Join Michaela Haffner, Rachel O'Neill, and Lexington Davis for a panel on the historical roots of wellness culture from the late nineteenth century into the present day. In her talk, Michaela will explore the visual origins of wellness in the United States in the nineteenth century. While the term “wellness” only emerged as common parlance in the 1970s, its holistic and natural health ideology emerged in the “health and pleasure” resorts and sanitaria of the late nineteenth century. This talk will explore the ways in which art not only constructed beliefs of natural health, but racialized wellness as an exclusive practice that endures today. In this talk Rachel will discuss her research on the emergence of “wellness” as a novel cultural formation and new commercial development in the UK, one that is intimately bound up with the aspirational economies of social media. Exploring both the glamorous trappings of wellness media and the more mundane entanglements these generate in women’s everyday lives, she will consider how the rise of wellness coincides—temporally but also ideologically—with the decline of welfare.

 
Michaela Haffner is a PhD candidate in art history at Yale University where she studies U.S. art and material culture. Her dissertation examines the visual culture of natural health movements at the turn of the 20th century, a project which has been supported by the Terra Foundation for American Art, the Huntington Library & Museum, and the Amon Carter Museum of American Art.

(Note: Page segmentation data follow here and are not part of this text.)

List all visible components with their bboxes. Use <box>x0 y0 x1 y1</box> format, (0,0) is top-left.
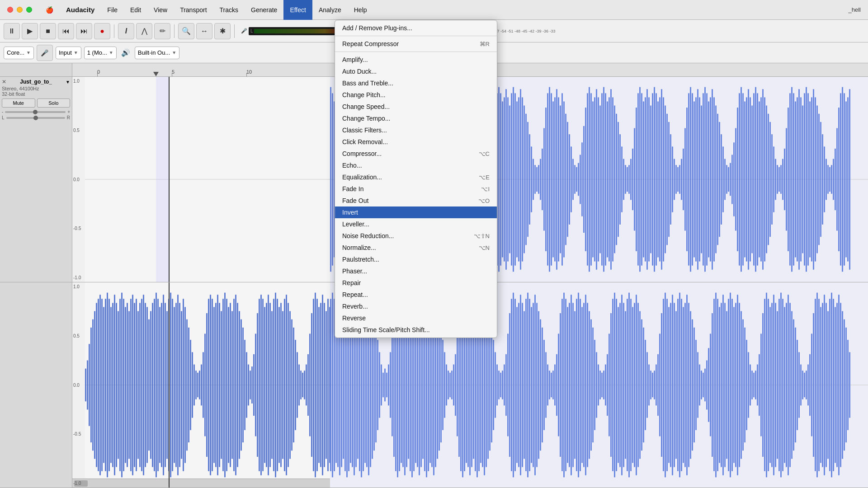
svg-rect-219 <box>222 299 224 471</box>
svg-rect-751 <box>652 373 653 397</box>
draw-tool[interactable]: ✏ <box>154 23 170 39</box>
menu-invert[interactable]: Invert <box>335 206 497 218</box>
menu-file[interactable]: File <box>101 0 124 20</box>
menu-auto-duck[interactable]: Auto Duck... <box>335 66 497 77</box>
menu-reverse[interactable]: Reverse <box>335 312 497 324</box>
svg-rect-523 <box>764 97 765 261</box>
svg-rect-418 <box>574 165 576 194</box>
svg-rect-446 <box>625 165 626 194</box>
menu-click-removal[interactable]: Click Removal... <box>335 136 497 148</box>
svg-rect-488 <box>701 106 702 253</box>
pan-slider[interactable] <box>33 116 38 120</box>
svg-rect-170 <box>134 303 135 467</box>
gain-slider[interactable] <box>33 110 38 114</box>
svg-rect-512 <box>744 101 745 257</box>
track-1-mute[interactable]: Mute <box>2 99 35 108</box>
menu-help[interactable]: Help <box>348 0 373 20</box>
timeshift-tool[interactable]: ↔ <box>196 23 212 39</box>
svg-rect-836 <box>806 371 807 399</box>
menu-classic-filters[interactable]: Classic Filters... <box>335 124 497 136</box>
menu-fade-in[interactable]: Fade In ⌥I <box>335 183 497 195</box>
audio-host-select[interactable]: Core... ▼ <box>4 47 34 59</box>
svg-rect-764 <box>675 311 677 459</box>
svg-rect-747 <box>645 340 646 430</box>
menu-generate[interactable]: Generate <box>245 0 283 20</box>
zoom-tool[interactable]: 🔍 <box>178 23 194 39</box>
effect-dropdown-menu: Add / Remove Plug-ins... Repeat Compress… <box>335 20 497 338</box>
track-1-close[interactable]: ✕ <box>2 79 6 85</box>
menu-view[interactable]: View <box>147 0 174 20</box>
menu-repeat[interactable]: Repeat... <box>335 289 497 300</box>
envelope-tool[interactable]: ⋀ <box>136 23 152 39</box>
menu-normalize[interactable]: Normalize... ⌥N <box>335 242 497 253</box>
multi-tool[interactable]: ✱ <box>214 23 231 39</box>
menu-tracks[interactable]: Tracks <box>213 0 245 20</box>
channels-select[interactable]: 1 (Mo... ▼ <box>84 47 117 59</box>
svg-rect-727 <box>609 334 610 436</box>
svg-rect-670 <box>505 354 507 416</box>
menu-noise-reduction[interactable]: Noise Reduction... ⌥⇧N <box>335 230 497 242</box>
svg-rect-176 <box>145 303 146 467</box>
menu-transport[interactable]: Transport <box>174 0 213 20</box>
menu-amplify[interactable]: Amplify... <box>335 54 497 66</box>
input-device-select[interactable]: Input ▼ <box>56 47 81 59</box>
menu-bass-treble[interactable]: Bass and Treble... <box>335 77 497 89</box>
menu-audacity[interactable]: Audacity <box>60 0 101 20</box>
menu-fade-out[interactable]: Fade Out ⌥O <box>335 195 497 206</box>
menu-equalization[interactable]: Equalization... ⌥E <box>335 171 497 183</box>
menu-reverb[interactable]: Reverb... <box>335 300 497 312</box>
menu-echo[interactable]: Echo... <box>335 160 497 171</box>
minimize-button[interactable] <box>17 7 23 13</box>
skip-fwd-button[interactable]: ⏭ <box>76 23 92 39</box>
svg-rect-701 <box>561 299 563 471</box>
pause-button[interactable]: ⏸ <box>4 23 20 39</box>
skip-back-button[interactable]: ⏮ <box>58 23 74 39</box>
svg-rect-468 <box>665 106 666 253</box>
menu-sliding-time-scale[interactable]: Sliding Time Scale/Pitch Shift... <box>335 324 497 336</box>
menu-change-tempo[interactable]: Change Tempo... <box>335 113 497 124</box>
menu-repeat-compressor[interactable]: Repeat Compressor ⌘R <box>335 38 497 50</box>
menu-leveller[interactable]: Leveller... <box>335 218 497 230</box>
svg-rect-837 <box>807 365 809 406</box>
svg-rect-433 <box>601 93 603 265</box>
close-button[interactable] <box>7 7 13 13</box>
svg-rect-762 <box>672 295 673 475</box>
record-button[interactable]: ● <box>94 23 110 39</box>
svg-rect-272 <box>318 307 320 463</box>
svg-rect-209 <box>204 334 206 436</box>
menu-change-speed[interactable]: Change Speed... <box>335 101 497 113</box>
menu-effect[interactable]: Effect <box>283 0 312 20</box>
track-2-waveform[interactable]: 1.0 0.5 0.0 -0.5 -1.0 <box>72 282 330 488</box>
track-1-dropdown[interactable]: ▼ <box>66 80 70 84</box>
svg-rect-638 <box>448 371 449 399</box>
select-tool[interactable]: I <box>118 23 134 39</box>
stop-button[interactable]: ■ <box>40 23 56 39</box>
svg-rect-738 <box>628 293 630 478</box>
output-device-select[interactable]: Built-in Ou... ▼ <box>135 47 179 59</box>
menu-change-pitch[interactable]: Change Pitch... <box>335 89 497 101</box>
maximize-button[interactable] <box>26 7 32 13</box>
audio-settings-button[interactable]: 🎤 <box>37 45 53 61</box>
track-1-waveform[interactable]: 1.0 0.5 0.0 -0.5 -1.0 <box>72 77 330 282</box>
svg-rect-848 <box>827 311 829 459</box>
menu-repair[interactable]: Repair <box>335 277 497 289</box>
menu-phaser[interactable]: Phaser... <box>335 265 497 277</box>
svg-rect-694 <box>549 371 550 399</box>
track-scrollbar[interactable] <box>72 479 330 488</box>
svg-rect-766 <box>679 293 680 478</box>
menu-edit[interactable]: Edit <box>124 0 147 20</box>
play-button[interactable]: ▶ <box>22 23 38 39</box>
apple-menu[interactable]: 🍎 <box>39 0 60 20</box>
track-1-solo[interactable]: Solo <box>37 99 71 108</box>
menu-add-remove-plugins[interactable]: Add / Remove Plug-ins... <box>335 22 497 34</box>
menu-analyze[interactable]: Analyze <box>312 0 348 20</box>
svg-rect-536 <box>788 108 789 251</box>
svg-rect-557 <box>826 159 827 200</box>
menu-compressor[interactable]: Compressor... ⌥C <box>335 148 497 160</box>
svg-rect-467 <box>663 97 664 261</box>
menu-paulstretch[interactable]: Paulstretch... <box>335 253 497 265</box>
svg-rect-857 <box>844 319 845 451</box>
svg-rect-268 <box>311 313 312 457</box>
svg-rect-277 <box>327 299 329 471</box>
svg-rect-798 <box>737 295 738 475</box>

Dr. Rachel O’Neill is an Assistant Professor in Media and Communications at the London School of Economics. Her research centers questions of subjectivity, culture, and inequality, pursued through a feminist lens. Her work has been published in leading academic journals and received coverage in outlets such as The Guardian, Vice and The Quietus.

Lexington Davis is an AHRC-funded PhD candidate at the University of St. Andrews, where her research explores feminist art and domestic labor politics. She has previously held curatorial positions at the New Museum, New York; Stedelijk Museum, Amsterdam; and the Los Angeles County Museum of Art. Her work has been supported by a Fulbright Fellowship, the Paul Mellon Centre, and the Netherlands Institute in Athens.